Bounding box prediction data:
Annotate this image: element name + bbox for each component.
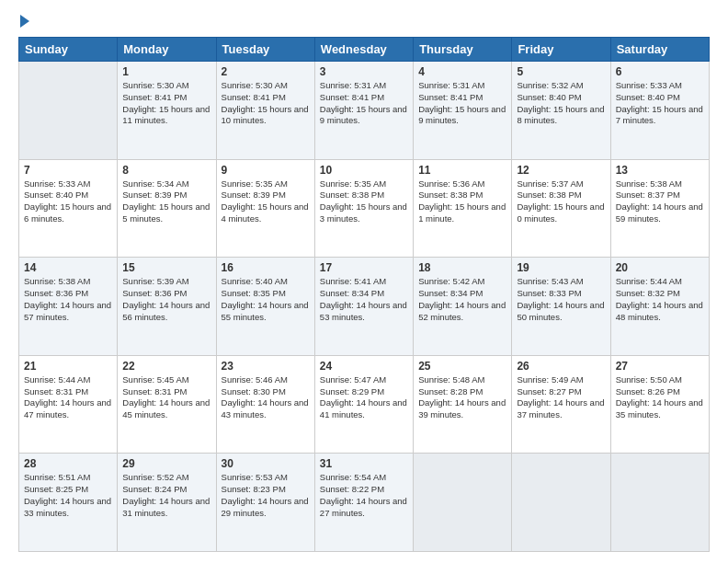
day-info: Sunrise: 5:53 AMSunset: 8:23 PMDaylight:… [222, 472, 310, 519]
calendar-cell: 8Sunrise: 5:34 AMSunset: 8:39 PMDaylight… [118, 159, 216, 258]
day-number: 3 [320, 65, 408, 78]
day-number: 27 [616, 360, 704, 373]
day-info: Sunrise: 5:39 AMSunset: 8:36 PMDaylight:… [122, 276, 210, 323]
calendar-cell: 26Sunrise: 5:49 AMSunset: 8:27 PMDayligh… [512, 355, 610, 454]
day-info: Sunrise: 5:52 AMSunset: 8:24 PMDaylight:… [122, 472, 210, 519]
calendar-table: SundayMondayTuesdayWednesdayThursdayFrid… [18, 37, 710, 552]
day-number: 14 [24, 261, 112, 274]
calendar-cell: 15Sunrise: 5:39 AMSunset: 8:36 PMDayligh… [118, 258, 216, 356]
day-info: Sunrise: 5:49 AMSunset: 8:27 PMDaylight:… [517, 374, 605, 421]
day-number: 10 [320, 164, 408, 177]
day-number: 21 [24, 360, 112, 373]
day-number: 28 [24, 457, 112, 470]
calendar-week-row: 7Sunrise: 5:33 AMSunset: 8:40 PMDaylight… [19, 159, 710, 258]
calendar-cell: 27Sunrise: 5:50 AMSunset: 8:26 PMDayligh… [610, 355, 709, 454]
calendar-week-row: 14Sunrise: 5:38 AMSunset: 8:36 PMDayligh… [19, 258, 710, 356]
day-info: Sunrise: 5:40 AMSunset: 8:35 PMDaylight:… [222, 276, 310, 323]
calendar-cell: 14Sunrise: 5:38 AMSunset: 8:36 PMDayligh… [19, 258, 118, 356]
calendar-header-cell: Monday [118, 38, 216, 62]
calendar-cell: 12Sunrise: 5:37 AMSunset: 8:38 PMDayligh… [512, 159, 610, 258]
calendar-header-cell: Wednesday [314, 38, 413, 62]
calendar-cell: 25Sunrise: 5:48 AMSunset: 8:28 PMDayligh… [414, 355, 512, 454]
calendar-cell: 24Sunrise: 5:47 AMSunset: 8:29 PMDayligh… [314, 355, 413, 454]
day-info: Sunrise: 5:37 AMSunset: 8:38 PMDaylight:… [517, 178, 605, 225]
calendar-cell: 19Sunrise: 5:43 AMSunset: 8:33 PMDayligh… [512, 258, 610, 356]
day-info: Sunrise: 5:54 AMSunset: 8:22 PMDaylight:… [320, 472, 408, 519]
header [18, 15, 710, 28]
logo-arrow-icon [20, 15, 29, 28]
calendar-cell: 3Sunrise: 5:31 AMSunset: 8:41 PMDaylight… [314, 62, 413, 160]
day-number: 26 [517, 360, 605, 373]
day-number: 15 [122, 261, 210, 274]
calendar-cell: 13Sunrise: 5:38 AMSunset: 8:37 PMDayligh… [610, 159, 709, 258]
calendar-cell: 21Sunrise: 5:44 AMSunset: 8:31 PMDayligh… [19, 355, 118, 454]
calendar-cell: 5Sunrise: 5:32 AMSunset: 8:40 PMDaylight… [512, 62, 610, 160]
day-number: 2 [222, 65, 310, 78]
day-info: Sunrise: 5:51 AMSunset: 8:25 PMDaylight:… [24, 472, 112, 519]
day-info: Sunrise: 5:33 AMSunset: 8:40 PMDaylight:… [616, 80, 704, 127]
calendar-cell: 23Sunrise: 5:46 AMSunset: 8:30 PMDayligh… [216, 355, 314, 454]
day-number: 7 [24, 164, 112, 177]
day-info: Sunrise: 5:44 AMSunset: 8:31 PMDaylight:… [24, 374, 112, 421]
calendar-cell: 4Sunrise: 5:31 AMSunset: 8:41 PMDaylight… [414, 62, 512, 160]
day-info: Sunrise: 5:47 AMSunset: 8:29 PMDaylight:… [320, 374, 408, 421]
day-info: Sunrise: 5:42 AMSunset: 8:34 PMDaylight:… [418, 276, 506, 323]
calendar-cell [512, 454, 610, 552]
calendar-cell [414, 454, 512, 552]
day-number: 9 [222, 164, 310, 177]
day-number: 25 [418, 360, 506, 373]
day-info: Sunrise: 5:41 AMSunset: 8:34 PMDaylight:… [320, 276, 408, 323]
day-info: Sunrise: 5:34 AMSunset: 8:39 PMDaylight:… [122, 178, 210, 225]
day-info: Sunrise: 5:30 AMSunset: 8:41 PMDaylight:… [222, 80, 310, 127]
calendar-cell [610, 454, 709, 552]
day-info: Sunrise: 5:46 AMSunset: 8:30 PMDaylight:… [222, 374, 310, 421]
day-number: 31 [320, 457, 408, 470]
page: SundayMondayTuesdayWednesdayThursdayFrid… [0, 0, 728, 563]
day-number: 18 [418, 261, 506, 274]
day-number: 6 [616, 65, 704, 78]
day-number: 20 [616, 261, 704, 274]
day-info: Sunrise: 5:31 AMSunset: 8:41 PMDaylight:… [418, 80, 506, 127]
day-number: 29 [122, 457, 210, 470]
day-info: Sunrise: 5:48 AMSunset: 8:28 PMDaylight:… [418, 374, 506, 421]
day-number: 19 [517, 261, 605, 274]
calendar-cell: 29Sunrise: 5:52 AMSunset: 8:24 PMDayligh… [118, 454, 216, 552]
calendar-header-cell: Tuesday [216, 38, 314, 62]
day-number: 24 [320, 360, 408, 373]
day-info: Sunrise: 5:43 AMSunset: 8:33 PMDaylight:… [517, 276, 605, 323]
calendar-header-cell: Saturday [610, 38, 709, 62]
day-info: Sunrise: 5:38 AMSunset: 8:37 PMDaylight:… [616, 178, 704, 225]
day-info: Sunrise: 5:45 AMSunset: 8:31 PMDaylight:… [122, 374, 210, 421]
calendar-cell: 10Sunrise: 5:35 AMSunset: 8:38 PMDayligh… [314, 159, 413, 258]
calendar-header-cell: Thursday [414, 38, 512, 62]
logo [18, 15, 29, 28]
day-info: Sunrise: 5:35 AMSunset: 8:38 PMDaylight:… [320, 178, 408, 225]
day-number: 12 [517, 164, 605, 177]
day-number: 17 [320, 261, 408, 274]
calendar-week-row: 21Sunrise: 5:44 AMSunset: 8:31 PMDayligh… [19, 355, 710, 454]
calendar-cell: 11Sunrise: 5:36 AMSunset: 8:38 PMDayligh… [414, 159, 512, 258]
calendar-cell: 9Sunrise: 5:35 AMSunset: 8:39 PMDaylight… [216, 159, 314, 258]
day-info: Sunrise: 5:30 AMSunset: 8:41 PMDaylight:… [122, 80, 210, 127]
calendar-cell: 20Sunrise: 5:44 AMSunset: 8:32 PMDayligh… [610, 258, 709, 356]
calendar-week-row: 1Sunrise: 5:30 AMSunset: 8:41 PMDaylight… [19, 62, 710, 160]
calendar-cell: 18Sunrise: 5:42 AMSunset: 8:34 PMDayligh… [414, 258, 512, 356]
day-number: 8 [122, 164, 210, 177]
day-info: Sunrise: 5:44 AMSunset: 8:32 PMDaylight:… [616, 276, 704, 323]
day-number: 13 [616, 164, 704, 177]
calendar-cell [19, 62, 118, 160]
day-info: Sunrise: 5:31 AMSunset: 8:41 PMDaylight:… [320, 80, 408, 127]
day-number: 16 [222, 261, 310, 274]
calendar-header-cell: Friday [512, 38, 610, 62]
calendar-header-cell: Sunday [19, 38, 118, 62]
day-number: 5 [517, 65, 605, 78]
calendar-cell: 6Sunrise: 5:33 AMSunset: 8:40 PMDaylight… [610, 62, 709, 160]
calendar-cell: 22Sunrise: 5:45 AMSunset: 8:31 PMDayligh… [118, 355, 216, 454]
day-info: Sunrise: 5:33 AMSunset: 8:40 PMDaylight:… [24, 178, 112, 225]
calendar-header-row: SundayMondayTuesdayWednesdayThursdayFrid… [19, 38, 710, 62]
calendar-body: 1Sunrise: 5:30 AMSunset: 8:41 PMDaylight… [19, 62, 710, 552]
calendar-cell: 28Sunrise: 5:51 AMSunset: 8:25 PMDayligh… [19, 454, 118, 552]
calendar-cell: 2Sunrise: 5:30 AMSunset: 8:41 PMDaylight… [216, 62, 314, 160]
day-info: Sunrise: 5:36 AMSunset: 8:38 PMDaylight:… [418, 178, 506, 225]
calendar-week-row: 28Sunrise: 5:51 AMSunset: 8:25 PMDayligh… [19, 454, 710, 552]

(DIRECTIONS) Out of the preceding entries, pull every line containing the string "header".

(EXERCISE RESPONSE)
calendar-header-cell: Monday [118, 38, 216, 62]
calendar-header-cell: Wednesday [314, 38, 413, 62]
header [18, 15, 710, 28]
calendar-header-cell: Tuesday [216, 38, 314, 62]
calendar-header-cell: Saturday [610, 38, 709, 62]
calendar-header-cell: Thursday [414, 38, 512, 62]
calendar-header-cell: Friday [512, 38, 610, 62]
calendar-header-cell: Sunday [19, 38, 118, 62]
calendar-header-row: SundayMondayTuesdayWednesdayThursdayFrid… [19, 38, 710, 62]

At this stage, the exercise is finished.